Sholom Aleichem’s Work Gets Animated
The characters who inspired “Fiddler on the Roof” could be headed to television — this time, as cartoons.
The New Israeli Foundation for Cinema & TV announced on December 29 special funding to develop scripts based on the stories of Sholom Aleichem. Tevye the dairyman — the protagonist in several of Sholom Aleichem’s stories — is just one idea that the foundation is mentioning as a possible subject for adaptation.
Screenwriters inspired by the Yiddish literary giant are invited to submit proposals in Hebrew for adaptations of his works, which include such classics as “Motl the Cantor’s Son” and “Tevye and His Daughters.” Following the March 2 deadline, up to 10 of the most promising pitches will receive funding for additional development, with the top ideas — between three and six — expected to receive further money to be turned into completed scripts.
The foundation, which promotes documentary, experimental, feature and short films, is suggesting animation as a possible genre for the adaptations. “His stories contain a lot of humor, and the hope is to allow movies that will focus not just on one group, but on the whole family — young people and older people,” said Dorit Inbar, the New Israeli Foundation’s general manager.
Envisioned as 30- to 50-minute films that would screen as a miniseries on Israeli TV, the Sholom Aleichem project was inspired in part, Inbar said, by “Waltz With Bashir,” an earlier work of animation that received New Israeli Foundation funding.
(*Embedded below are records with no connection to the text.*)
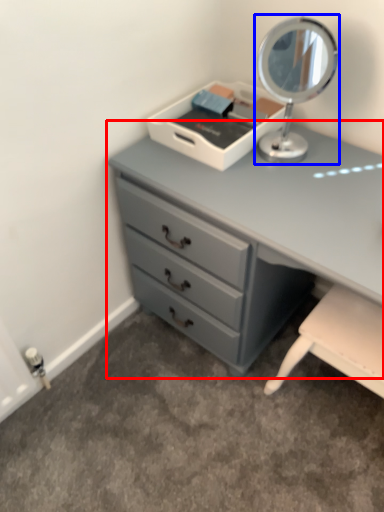 Question: Which of the following is the closest to the observer, chest of drawers (highlighted by a red box) or table lamp (highlighted by a blue box)?

Choices:
 (A) chest of drawers
 (B) table lamp

Answer: (A) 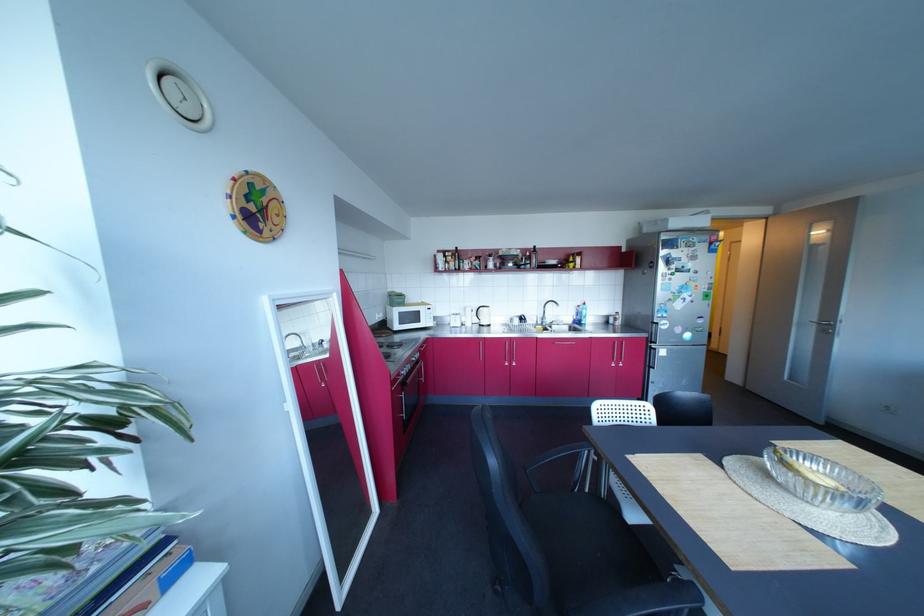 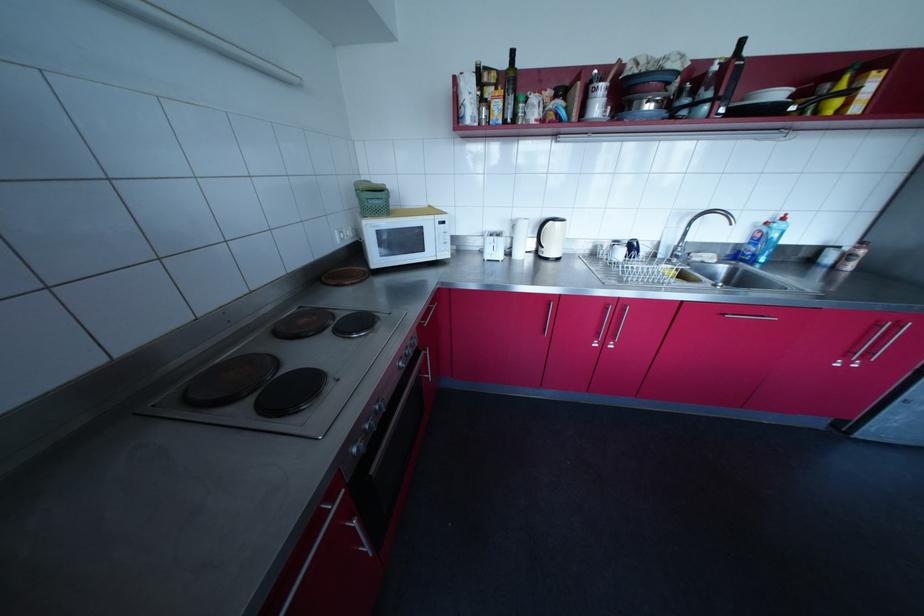 Question: The images are taken continuously from a first-person perspective. In which direction are you moving?

Choices:
 (A) Left
 (B) Right
 (C) Forward
 (D) Backward

Answer: (C) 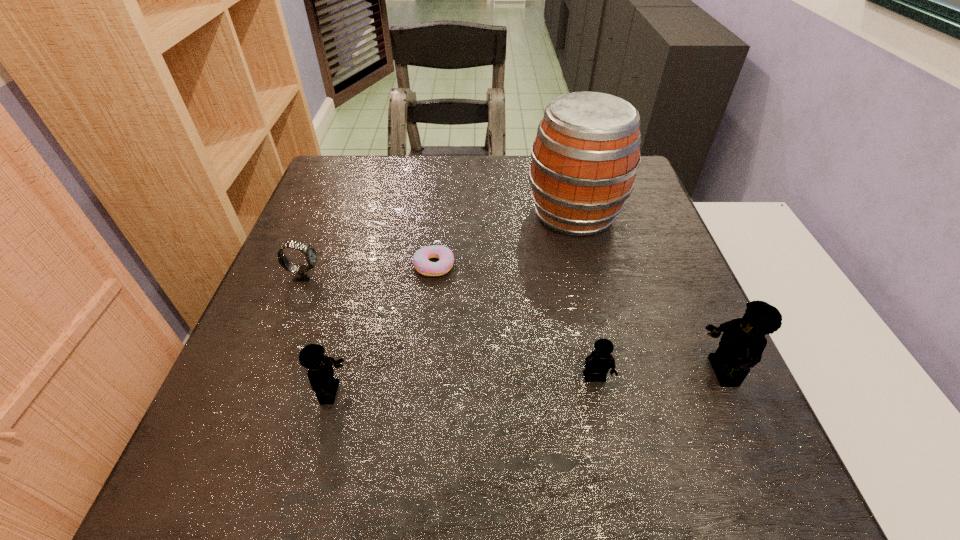 You are a GUI agent. You are given a task and a screenshot of the screen. Output one action in this format:
    pyautogui.click(x=<x>, y=<y>)
    Task: Click on the free space between the third object from left to right and the second tallest Lego
    
    Given the screenshot: What is the action you would take?
    pyautogui.click(x=382, y=329)

In order to click on vacant space that's between the cider and the tallest Lego in this screenshot , I will do (x=648, y=292).

Identify which object is located as the second nearest to the second Lego from left to right. Please provide its 2D coordinates. Your answer should be formatted as a tuple, i.e. [(x, y)], where the tuple contains the x and y coordinates of a point satisfying the conditions above.

[(420, 260)]

Find the location of a particular element. This screenshot has height=540, width=960. object that is the fifth closest to the fifth object from right to left is located at coordinates (743, 341).

Where is `the closest Lego to the second Lego from right to left`? The width and height of the screenshot is (960, 540). the closest Lego to the second Lego from right to left is located at coordinates (743, 341).

Where is `Lego that is the second closest to the leftmost object`? Image resolution: width=960 pixels, height=540 pixels. Lego that is the second closest to the leftmost object is located at coordinates (598, 363).

Where is `free location that satisfies the following two spatial constraints: 1. on the front-facing side of the shortest Lego; 2. on the front-facing side of the third tallest object`? This screenshot has height=540, width=960. free location that satisfies the following two spatial constraints: 1. on the front-facing side of the shortest Lego; 2. on the front-facing side of the third tallest object is located at coordinates (598, 393).

Identify the location of free space that satisfies the following two spatial constraints: 1. on the front-facing side of the shortest Lego; 2. on the front-facing side of the fifth object from right to left. (598, 393).

Find the location of a particular element. The height and width of the screenshot is (540, 960). free space that satisfies the following two spatial constraints: 1. on the front-facing side of the rightmost Lego; 2. on the front-facing side of the second Lego from right to left is located at coordinates (725, 378).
A feature-length cartoon dealing with memory, trauma and Israel’s 1982 invasion of Lebanon, the film, written and directed by Ari Folman, received an Oscar nomination for best foreign film in 2009.
Perhaps equally unlikely as subject matter for animation, Sholom Aleichem’s works can be adapted, according to contest rules, to whatever locations screenwriters deem “most fitting,” including “an eastern European shtetl, a Tel Aviv suburb, an Arab village… or a settlement on Mars.”
The New Israeli Foundation previously funded a similar screenwriting competition for films inspired by S.Y. Agnon, winner of the 1966 Nobel Prize in literature for his works in Hebrew. Three winning submissions from that contest are currently in different stages of production, with funding from the foundation.